(Page-level text extractions)
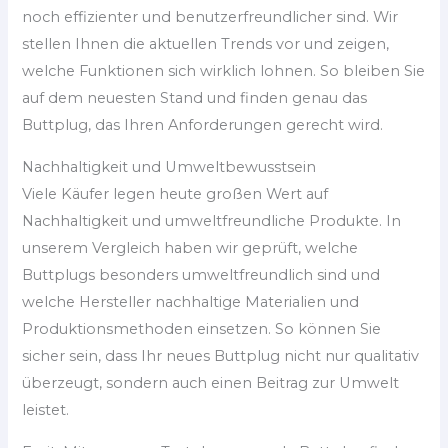
noch effizienter und benutzerfreundlicher sind. Wir
stellen Ihnen die aktuellen Trends vor und zeigen,
welche Funktionen sich wirklich lohnen. So bleiben Sie
auf dem neuesten Stand und finden genau das
Buttplug, das Ihren Anforderungen gerecht wird.
Nachhaltigkeit und Umweltbewusstsein
Viele Käufer legen heute großen Wert auf
Nachhaltigkeit und umweltfreundliche Produkte. In
unserem Vergleich haben wir geprüft, welche
Buttplugs besonders umweltfreundlich sind und
welche Hersteller nachhaltige Materialien und
Produktionsmethoden einsetzen. So können Sie
sicher sein, dass Ihr neues Buttplug nicht nur qualitativ
überzeugt, sondern auch einen Beitrag zur Umwelt
leistet.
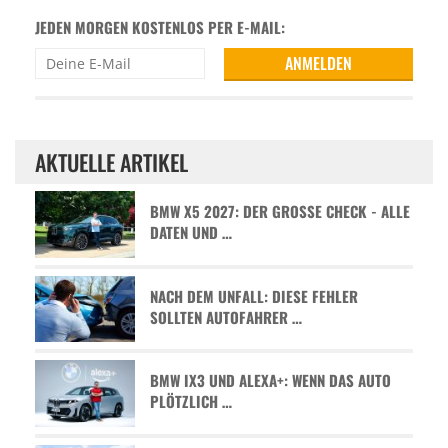
JEDEN MORGEN KOSTENLOS PER E-MAIL:
AKTUELLE ARTIKEL
BMW X5 2027: DER GROSSE CHECK - ALLE D
ATEN UND …
NACH DEM UNFALL: DIESE FEHLER
SOLLTEN AUTOFAHRER …
BMW IX3 UND ALEXA+: WENN DAS AUTO
PLÖTZLICH …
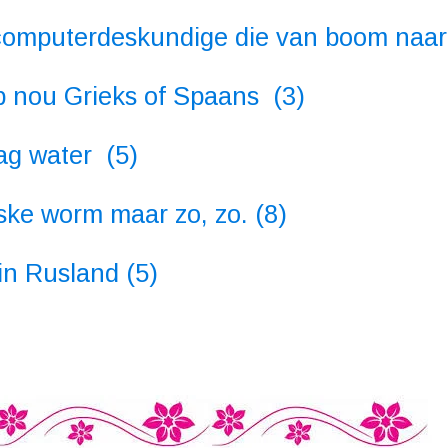
omputerdeskundige die van boom naar
p nou Grieks of Spaans (3)
aag water (5)
ske worm maar zo, zo. (8)
 in Rusland (5)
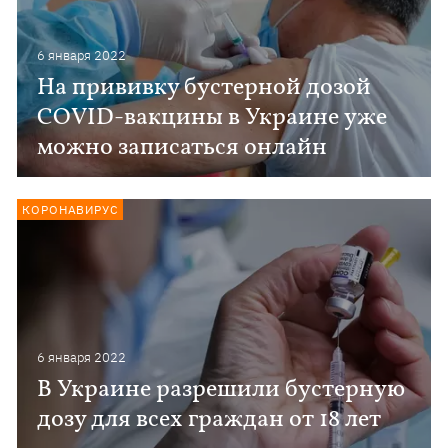
6 января 2022
На прививку бустерной дозой
COVID-вакцины в Украине уже
можно записаться онлайн
КОРОНАВИРУС
6 января 2022
В Украине разрешили бустерную
дозу для всех граждан от 18 лет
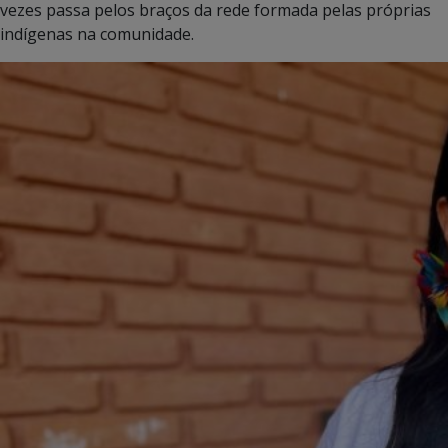
vezes passa pelos braços da rede formada pelas próprias
indígenas na comunidade.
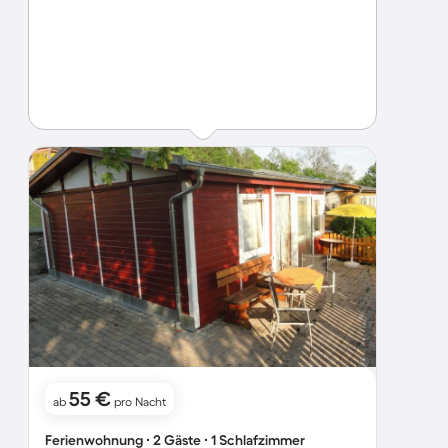
55 €
ab
pro Nacht
Ferienwohnung ∙ 2 Gäste ∙ 1 Schlafzimmer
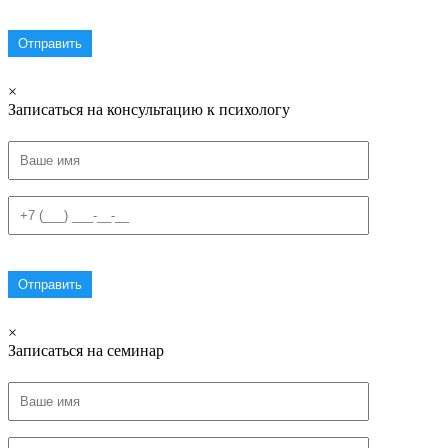
×
Записаться на консультацию к психологу
×
Записаться на семинар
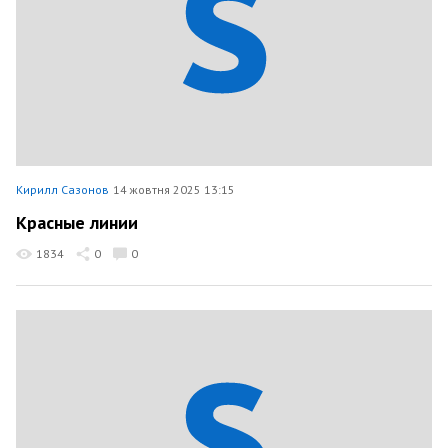
Кирилл Сазонов
14 жовтня 2025 13:15
Красные линии
1834
0
0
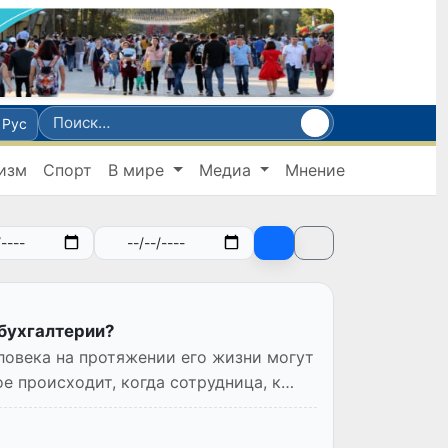
Рус
изм
Спорт
В мире
Медиа
Мнение
 бухгалтерии?
ловека на протяжении его жизни могут
е происходит, когда сотрудница, к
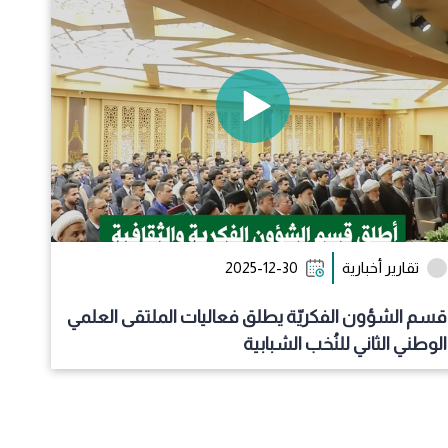
تقارير أخبارية
2025-12-30
قسم الشؤون الفكريّة يطلق فعاليات الملتقى العلمي
الوطني الثاني للنُخب الشبابية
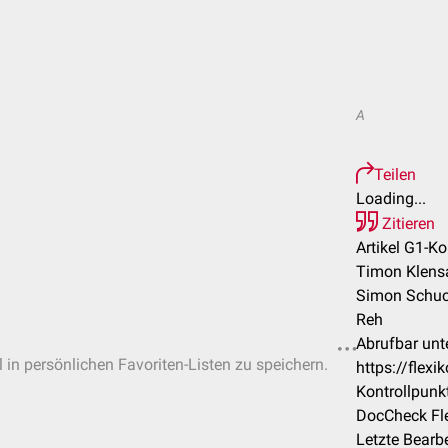
A
Teilen
Loading...
Zitieren
Artikel G1-Ko
Timon Klensa
Simon Schucke
Reh
Abrufbar unte
l in persönlichen Favoriten-Listen zu speichern.
https://flex
Kontrollpunk
DocCheck Fle
Letzte Bearb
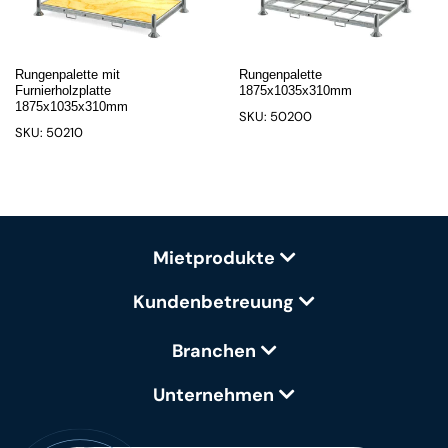
Rungenpalette mit
Rungenpalette
Furnierholzplatte
1875x1035x310mm
1875x1035x310mm
SKU: 50200
SKU: 50210
Mietprodukte
Kundenbetreuung
Branchen
Unternehmen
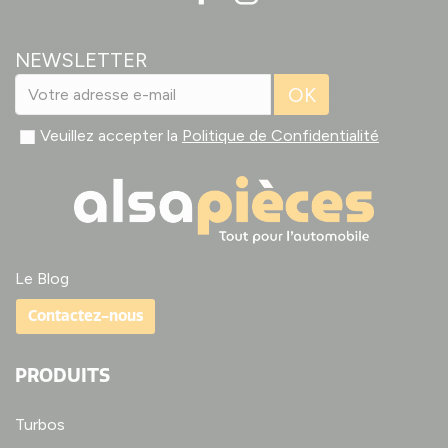
NEWSLETTER
OK
Veuillez accepter la
Politique de Confidentialité
Le Blog
Contactez-nous
PRODUITS
Turbos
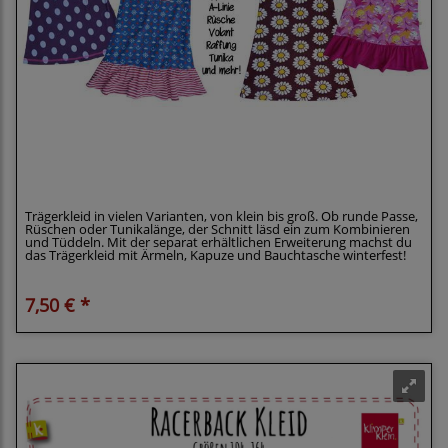
Klimperklein eBook Trägerkleid Gr. 56 - 164 mit
vielen Varianten
Trägerkleid in vielen Varianten, von klein bis groß. Ob runde Passe,
Rüschen oder Tunikalänge, der Schnitt läsd ein zum Kombinieren
und Tüddeln. Mit der separat erhältlichen Erweiterung machst du
das Trägerkleid mit Ärmeln, Kapuze und Bauchtasche winterfest!
7,50 € *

● How to complete this task
Any pictures above are to be left out. Retype the rest of the records exactly.

● Solution for this task
noch effizienter und benutzerfreundlicher sind. Wir
stellen Ihnen die aktuellen Trends vor und zeigen,
welche Funktionen sich wirklich lohnen. So bleiben Sie
auf dem neuesten Stand und finden genau das
Buttplug, das Ihren Anforderungen gerecht wird.
Nachhaltigkeit und Umweltbewusstsein
Viele Käufer legen heute großen Wert auf
Nachhaltigkeit und umweltfreundliche Produkte. In
unserem Vergleich haben wir geprüft, welche
Buttplugs besonders umweltfreundlich sind und
welche Hersteller nachhaltige Materialien und
Produktionsmethoden einsetzen. So können Sie
sicher sein, dass Ihr neues Buttplug nicht nur qualitativ
überzeugt, sondern auch einen Beitrag zur Umwelt
leistet.
JEDEN MORGEN KOSTENLOS PER E-MAIL:
AKTUELLE ARTIKEL
BMW X5 2027: DER GROSSE CHECK - ALLE D
ATEN UND …
NACH DEM UNFALL: DIESE FEHLER
SOLLTEN AUTOFAHRER …
BMW IX3 UND ALEXA+: WENN DAS AUTO
PLÖTZLICH …
omputerdeskundige die van boom naar
p nou Grieks of Spaans (3)
aag water (5)
ske worm maar zo, zo. (8)
 in Rusland (5)
6 января 2022
На прививку бустерной дозой
COVID-вакцины в Украине уже
можно записаться онлайн
КОРОНАВИРУС
6 января 2022
В Украине разрешили бустерную
дозу для всех граждан от 18 лет
vezes passa pelos braços da rede formada pelas próprias
indígenas na comunidade.
55 €
ab
pro Nacht
Ferienwohnung ∙ 2 Gäste ∙ 1 Schlafzimmer
×
Записаться на консультацию к психологу
×
Записаться на семинар
Кирилл Сазонов
14 жовтня 2025 13:15
Красные линии
1834
0
0
Рус
изм
Спорт
В мире
Медиа
Мнение
 бухгалтерии?
ловека на протяжении его жизни могут
е происходит, когда сотрудница, к
تقارير أخبارية
2025-12-30
قسم الشؤون الفكريّة يطلق فعاليات الملتقى العلمي
الوطني الثاني للنُخب الشبابية
A
Teilen
Loading...
Zitieren
Artikel G1-Ko
Timon Klensa
Simon Schucke
Reh
Abrufbar unte
l in persönlichen Favoriten-Listen zu speichern.
https://flex
Kontrollpunk
DocCheck Fle
Letzte Bearb
Rungenpalette mit
Rungenpalette
Furnierholzplatte
1875x1035x310mm
1875x1035x310mm
SKU: 50200
SKU: 50210
Mietprodukte
Kundenbetreuung
Branchen
Unternehmen
NEWSLETTER
OK
Veuillez accepter la
Politique de Confidentialité
Le Blog
Contactez-nous
PRODUITS
Turbos
Klimperklein eBook Trägerkleid Gr. 56 - 164 mit
vielen Varianten
Trägerkleid in vielen Varianten, von klein bis groß. Ob runde Passe,
Rüschen oder Tunikalänge, der Schnitt läsd ein zum Kombinieren
und Tüddeln. Mit der separat erhältlichen Erweiterung machst du
das Trägerkleid mit Ärmeln, Kapuze und Bauchtasche winterfest!
7,50 € *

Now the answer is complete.